__Required action__. The entries below need to be written out exactly, with no pictures included.

Stored data entries:
-- Opening Marker --
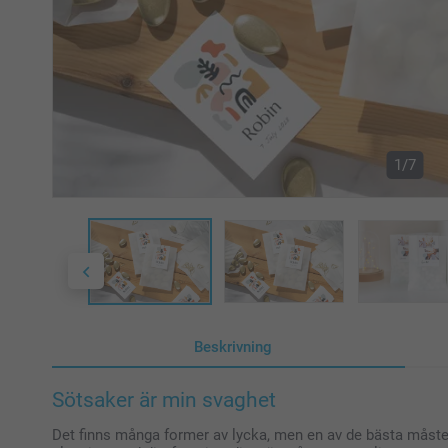
1/7
Beskrivning
Sötsaker är min svaghet
Det finns många former av lycka, men en av de bästa måste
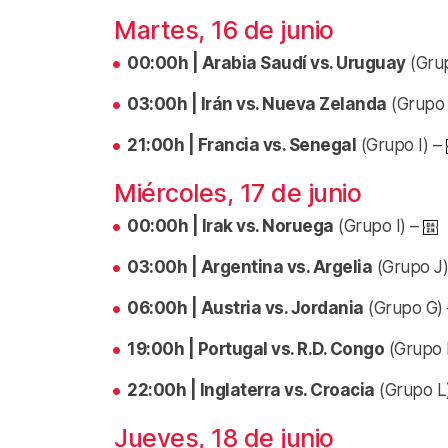
Martes, 16 de junio
00:00h | Arabia Saudí vs. Uruguay
(Gru
03:00h | Irán vs. Nueva Zelanda
(Grupo
21:00h | Francia vs. Senegal
(Grupo I) –
Miércoles, 17 de junio
00:00h | Irak vs. Noruega
(Grupo I) –
03:00h | Argentina vs. Argelia
(Grupo J
06:00h | Austria vs. Jordania
(Grupo G)
19:00h | Portugal vs. R.D. Congo
(Grupo 
22:00h | Inglaterra vs. Croacia
(Grupo L
Jueves, 18 de junio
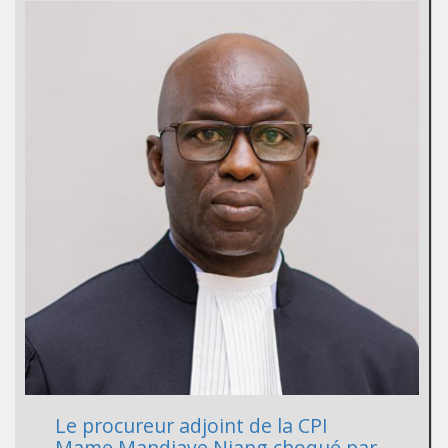
Le procureur adjoint de la CPI
Mame Mandiaye Niang choqué par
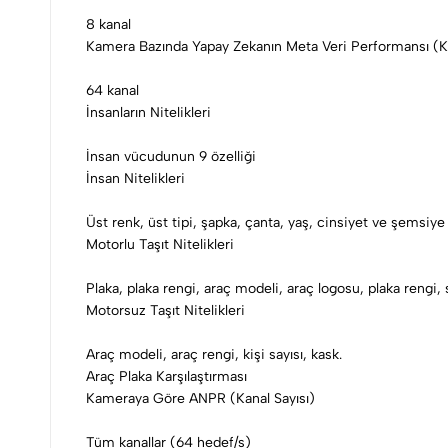
8 kanal
Kamera Bazında Yapay Zekanın Meta Veri Performansı (Ka
64 kanal
İnsanların Nitelikleri
İnsan vücudunun 9 özelliği
İnsan Nitelikleri
Üst renk, üst tipi, şapka, çanta, yaş, cinsiyet ve şemsiye
Motorlu Taşıt Nitelikleri
Plaka, plaka rengi, araç modeli, araç logosu, plaka rengi, 
Motorsuz Taşıt Nitelikleri
Araç modeli, araç rengi, kişi sayısı, kask.
Araç Plaka Karşılaştırması
Kameraya Göre ANPR (Kanal Sayısı)
Tüm kanallar (64 hedef/s)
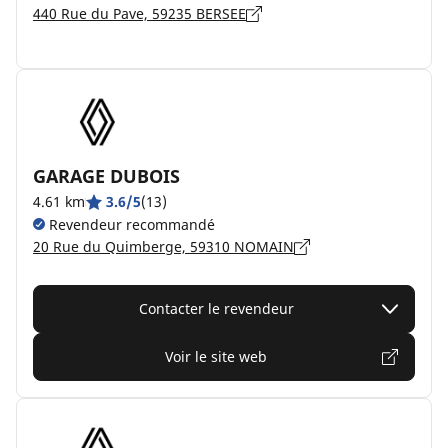
440 Rue du Pave, 59235 BERSEE
GARAGE DUBOIS
4.61 km
3.6/5
(13)
Revendeur recommandé
20 Rue du Quimberge, 59310 NOMAIN
Contacter le revendeur
Voir le site web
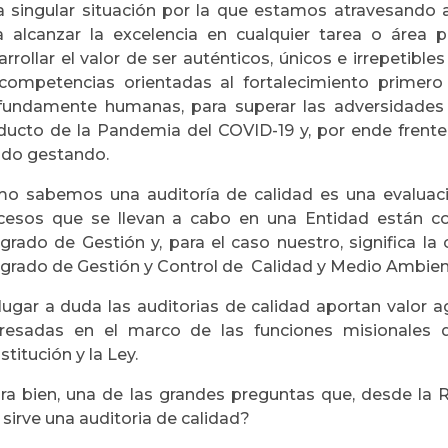
a singular situación por la que estamos atravesando 
a alcanzar la excelencia en cualquier tarea o área 
arrollar el valor de ser auténticos, únicos e irrepetible
competencias orientadas al fortalecimiento primer
fundamente humanas, para superar las adversidades
ducto de la Pandemia del COVID-19 y, por ende frente
ido gestando.
o sabemos una auditoría de calidad es una evaluac
cesos que se llevan a cabo en una Entidad están co
egrado de Gestión y, para el caso nuestro, significa 
egrado de Gestión y Control de Calidad y Medio Ambie
 lugar a duda las auditorias de calidad aportan valor 
eresadas en el marco de las funciones misionales 
titución y la Ley.
ra bien, una de las grandes preguntas que, desde la 
 sirve una auditoria de calidad?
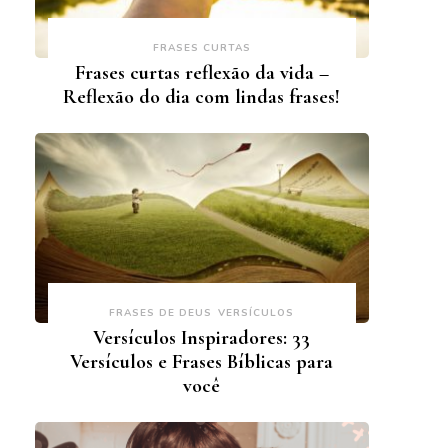
FRASES CURTAS
Frases curtas reflexão da vida –
Reflexão do dia com lindas frases!
FRASES DE DEUS
VERSÍCULOS
Versículos Inspiradores: 33
Versículos e Frases Bíblicas para
você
-- Closing Marker --
__Task result__.
1/7
Beskrivning
Sötsaker är min svaghet
Det finns många former av lycka, men en av de bästa måste
Martes, 16 de junio
00:00h | Arabia Saudí vs. Uruguay
(Gru
03:00h | Irán vs. Nueva Zelanda
(Grupo
21:00h | Francia vs. Senegal
(Grupo I) –
Miércoles, 17 de junio
00:00h | Irak vs. Noruega
(Grupo I) –
03:00h | Argentina vs. Argelia
(Grupo J
06:00h | Austria vs. Jordania
(Grupo G)
19:00h | Portugal vs. R.D. Congo
(Grupo 
22:00h | Inglaterra vs. Croacia
(Grupo L
Jueves, 18 de junio
Le procureur adjoint de la CPI
Mame Mandiaye Niang choqué par
8 kanal
Kamera Bazında Yapay Zekanın Meta Veri Performansı (Ka
64 kanal
İnsanların Nitelikleri
İnsan vücudunun 9 özelliği
İnsan Nitelikleri
Üst renk, üst tipi, şapka, çanta, yaş, cinsiyet ve şemsiye
Motorlu Taşıt Nitelikleri
Plaka, plaka rengi, araç modeli, araç logosu, plaka rengi, 
Motorsuz Taşıt Nitelikleri
Araç modeli, araç rengi, kişi sayısı, kask.
Araç Plaka Karşılaştırması
Kameraya Göre ANPR (Kanal Sayısı)
Tüm kanallar (64 hedef/s)
440 Rue du Pave, 59235 BERSEE
GARAGE DUBOIS
4.61 km
3.6/5
(13)
Revendeur recommandé
20 Rue du Quimberge, 59310 NOMAIN
Contacter le revendeur
Voir le site web
a singular situación por la que estamos atravesando 
a alcanzar la excelencia en cualquier tarea o área 
arrollar el valor de ser auténticos, únicos e irrepetible
competencias orientadas al fortalecimiento primer
fundamente humanas, para superar las adversidades
ducto de la Pandemia del COVID-19 y, por ende frente
ido gestando.
o sabemos una auditoría de calidad es una evaluac
cesos que se llevan a cabo en una Entidad están co
egrado de Gestión y, para el caso nuestro, significa 
egrado de Gestión y Control de Calidad y Medio Ambie
 lugar a duda las auditorias de calidad aportan valor 
eresadas en el marco de las funciones misionales 
titución y la Ley.
ra bien, una de las grandes preguntas que, desde la 
 sirve una auditoria de calidad?
FRASES CURTAS
Frases curtas reflexão da vida –
Reflexão do dia com lindas frases!
FRASES DE DEUS
VERSÍCULOS
Versículos Inspiradores: 33
Versículos e Frases Bíblicas para
você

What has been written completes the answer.